Data section: Begin

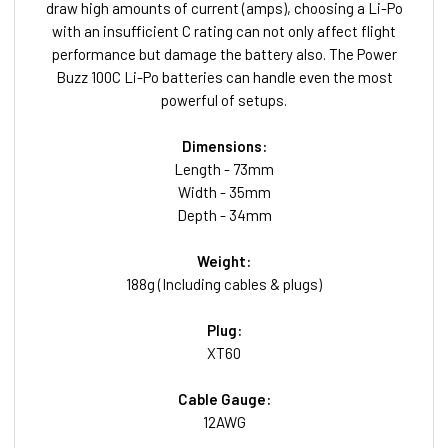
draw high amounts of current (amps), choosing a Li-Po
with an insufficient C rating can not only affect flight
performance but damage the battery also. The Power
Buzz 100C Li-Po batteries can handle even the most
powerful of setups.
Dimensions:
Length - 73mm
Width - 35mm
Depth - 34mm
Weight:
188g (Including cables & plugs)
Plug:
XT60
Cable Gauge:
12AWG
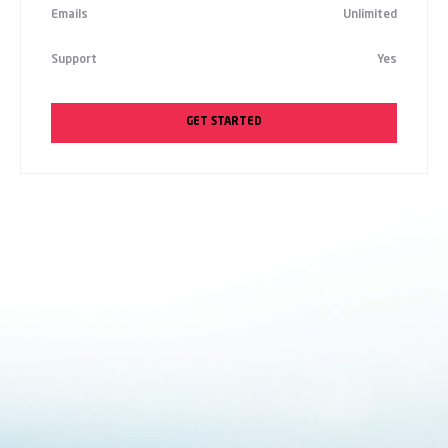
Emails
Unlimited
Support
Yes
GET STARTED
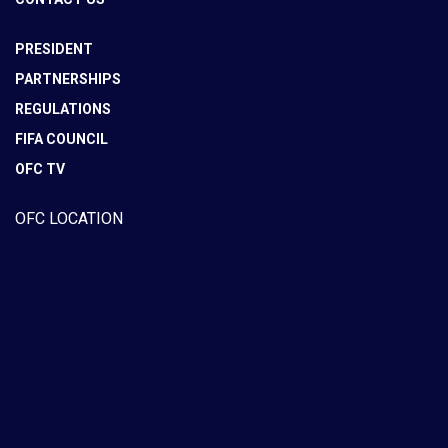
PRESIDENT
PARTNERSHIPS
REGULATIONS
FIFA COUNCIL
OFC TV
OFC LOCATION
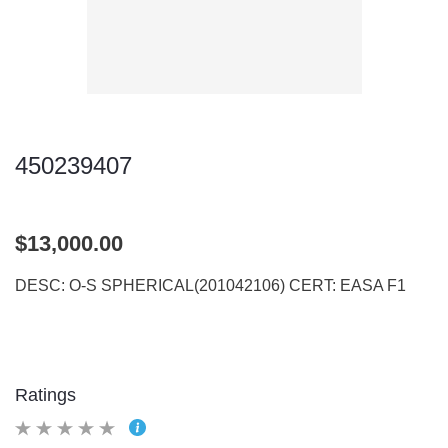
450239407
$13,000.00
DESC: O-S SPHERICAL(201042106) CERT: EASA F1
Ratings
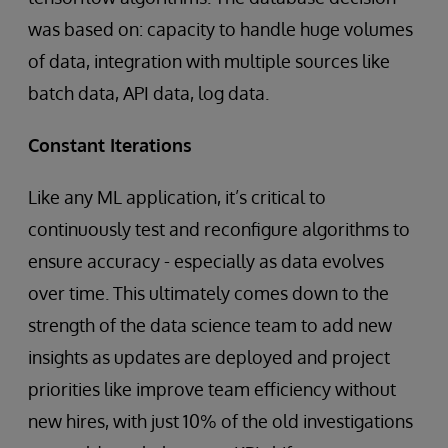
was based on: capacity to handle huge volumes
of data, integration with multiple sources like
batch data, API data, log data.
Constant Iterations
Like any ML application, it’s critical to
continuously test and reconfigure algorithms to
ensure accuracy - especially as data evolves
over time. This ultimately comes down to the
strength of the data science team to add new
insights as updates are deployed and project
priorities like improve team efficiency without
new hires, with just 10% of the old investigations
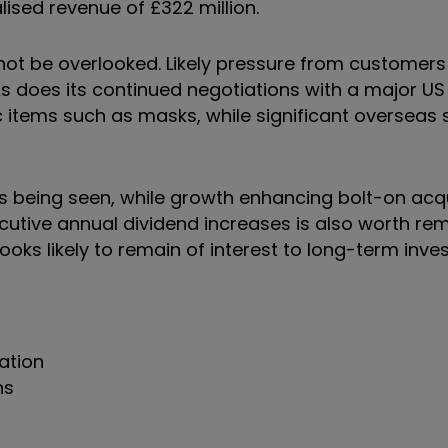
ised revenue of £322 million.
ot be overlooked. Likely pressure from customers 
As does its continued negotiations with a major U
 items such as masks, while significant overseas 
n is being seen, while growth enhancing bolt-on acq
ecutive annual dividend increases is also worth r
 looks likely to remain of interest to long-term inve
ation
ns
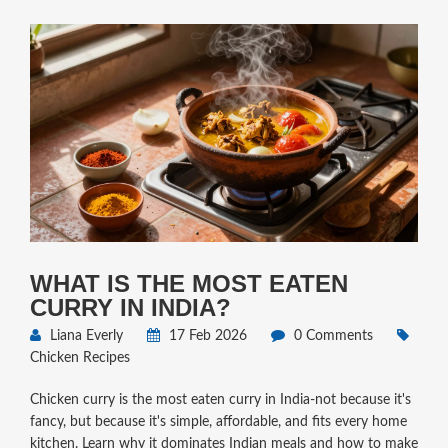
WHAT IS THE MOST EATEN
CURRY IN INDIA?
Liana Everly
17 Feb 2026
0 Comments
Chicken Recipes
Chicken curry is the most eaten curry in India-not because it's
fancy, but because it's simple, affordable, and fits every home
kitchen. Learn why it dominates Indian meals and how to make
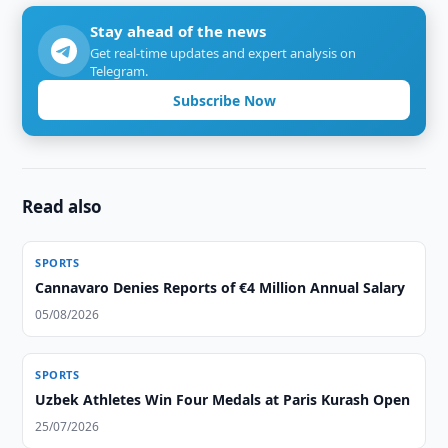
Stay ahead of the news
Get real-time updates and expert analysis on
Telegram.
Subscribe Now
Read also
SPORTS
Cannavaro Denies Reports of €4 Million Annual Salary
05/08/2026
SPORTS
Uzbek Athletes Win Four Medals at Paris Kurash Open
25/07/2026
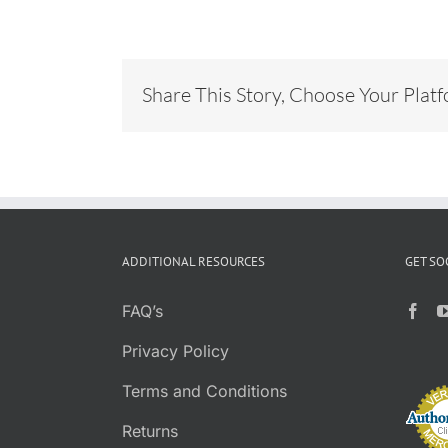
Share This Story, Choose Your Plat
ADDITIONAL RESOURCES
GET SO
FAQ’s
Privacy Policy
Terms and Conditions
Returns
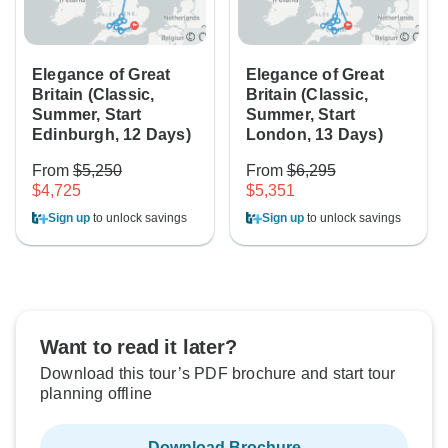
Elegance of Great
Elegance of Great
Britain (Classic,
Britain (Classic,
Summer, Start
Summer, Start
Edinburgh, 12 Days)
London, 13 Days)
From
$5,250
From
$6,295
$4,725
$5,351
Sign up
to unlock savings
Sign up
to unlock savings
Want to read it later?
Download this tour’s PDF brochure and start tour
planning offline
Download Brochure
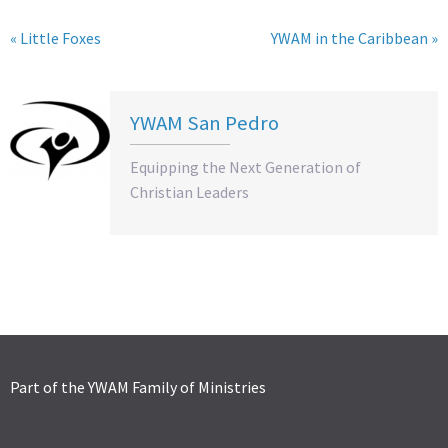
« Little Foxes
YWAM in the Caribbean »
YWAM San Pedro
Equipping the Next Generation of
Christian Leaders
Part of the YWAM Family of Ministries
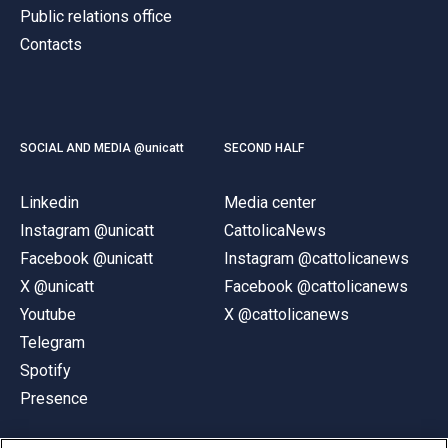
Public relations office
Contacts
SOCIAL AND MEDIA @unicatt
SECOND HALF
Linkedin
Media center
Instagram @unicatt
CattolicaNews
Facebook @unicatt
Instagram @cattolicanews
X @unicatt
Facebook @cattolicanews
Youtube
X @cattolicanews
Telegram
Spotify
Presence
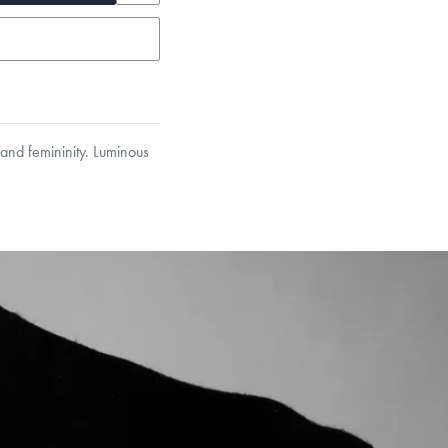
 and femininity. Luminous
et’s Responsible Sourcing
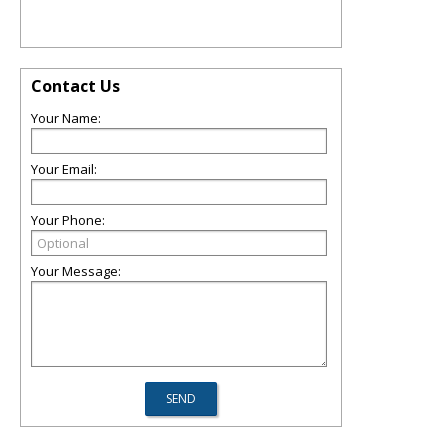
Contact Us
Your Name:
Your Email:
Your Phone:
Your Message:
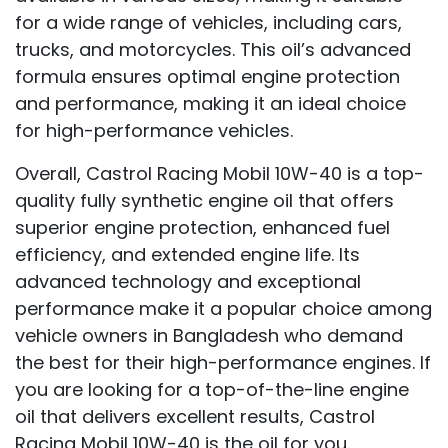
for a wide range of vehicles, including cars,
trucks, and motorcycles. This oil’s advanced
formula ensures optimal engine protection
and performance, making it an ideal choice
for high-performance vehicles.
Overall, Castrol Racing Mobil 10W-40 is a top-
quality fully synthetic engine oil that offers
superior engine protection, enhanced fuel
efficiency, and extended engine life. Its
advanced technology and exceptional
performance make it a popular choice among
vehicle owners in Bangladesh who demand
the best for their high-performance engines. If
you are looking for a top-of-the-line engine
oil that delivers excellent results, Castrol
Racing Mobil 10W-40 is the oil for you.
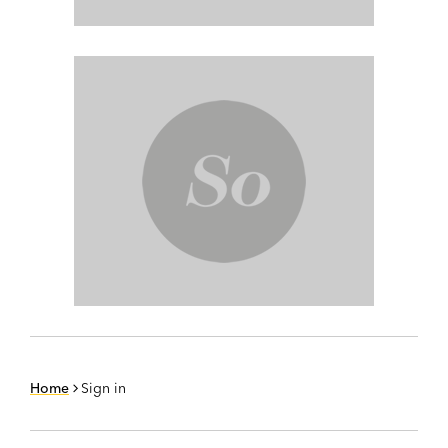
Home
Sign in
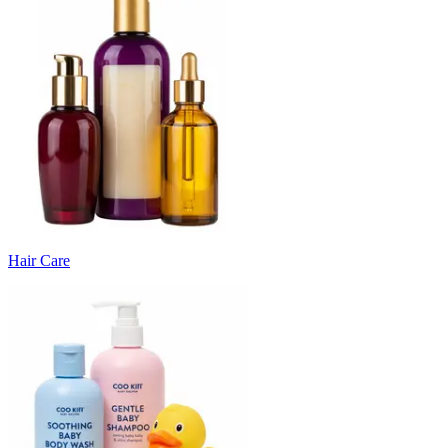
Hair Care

Data section: End

_Assignment:_ Find how many lines in the listing hold "high", and reply with that number only.

_Answer to this task:_ 3